Genetic disorders are conditions caused by abnormalities in an individual's DNA. These abnormalities can be due to mutations in a single gene, multiple genes, or damage to chromosomes. Gene mutations can occur spontaneously or be inherited from one or both parents. Such mutations can lead to a variety of health issues, including developmental problems and chronic diseases.
Some genetic disorders affect specific parts of the body while others can impact the entire system. For example, cystic fibrosis primarily affects the respiratory and digestive systems, while Muscular Dystrophy (MD) affects skeletal muscles. Treatments for genetic disorders often focus on managing symptoms and improving quality of life, as many of these conditions are currently incurable. Genetic counseling is recommended for affected families to understand the risks and inheritance patterns.

Skeletal muscle degeneration refers to the progressive weakening and loss of muscle tissue, often resulting in reduced strength and mobility. This can occur due to a variety of causes, including aging, injury, and genetic conditions like Muscular Dystrophy.
Muscular Dystrophy is particularly notable because it involves a genetic defect that disrupts the production of specific proteins crucial for muscle repair and maintenance. This results in the gradual breakdown of muscle fibers, leading to symptoms such as weakness, reduced muscle mass, and difficulty with physical activities. In many cases, symptoms appear in early childhood and progressively worsen, significantly impacting daily life.

• Early symptoms include trouble walking and frequent falls.
• As it progresses, cardiac and respiratory muscles may also weaken.
• Physical therapy and muscle-strengthening exercises can help slow progression.

Understanding the mechanism behind muscle degeneration aids in developing targeted therapies that can potentially slow or alter the course of these disorders.
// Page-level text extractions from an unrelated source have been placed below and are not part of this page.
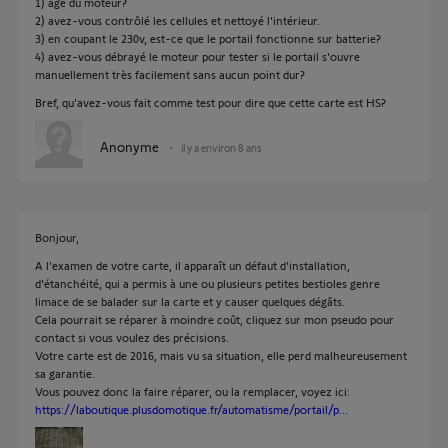
1) âge du moteur?
2) avez-vous contrôlé les cellules et nettoyé l'intérieur.
3) en coupant le 230v, est-ce que le portail fonctionne sur batterie?
4) avez-vous débrayé le moteur pour tester si le portail s'ouvre
manuellement très facilement sans aucun point dur?
Bref, qu'avez-vous fait comme test pour dire que cette carte est HS?
Anonyme
il y a environ 8 ans
Bonjour,
A l'examen de votre carte, il apparaît un défaut d'installation,
d'étanchéité, qui a permis à une ou plusieurs petites bestioles genre
limace de se balader sur la carte et y causer quelques dégâts.
Cela pourrait se réparer à moindre coût, cliquez sur mon pseudo pour
contact si vous voulez des précisions.
Votre carte est de 2016, mais vu sa situation, elle perd malheureusement
sa garantie.
Vous pouvez donc la faire réparer, ou la remplacer, voyez ici:
https://laboutique.plusdomotique.fr/automatisme/portail/p...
Objective Biology is a critical component of the NEET (National Eligibility cum Entrance Test), which is an entrance exam for students seeking admission to medical colleges in India. This exam covers various biological concepts, including genetic disorders, human physiology, and plant biology. To excel in NEET, students must grasp key concepts and apply this knowledge to solve multiple-choice questions.
In the context of NEET, understanding conditions like Muscular Dystrophy is essential, as it combines genetic principles with physiological applications. Such concepts require students to not only remember definitions but also comprehend how genetic abnormalities lead to diseases and affect bodily functions.

• Focus on understanding genetic inheritance patterns.
• Learn how specific disorders impact bodily systems.
• Regular practice with mock tests and previous papers to improve speed and accuracy.

Studying with a focus on these objectives ensures a thorough preparation for NEET, enabling students to confidently tackle questions on genetic disorders and other related topics.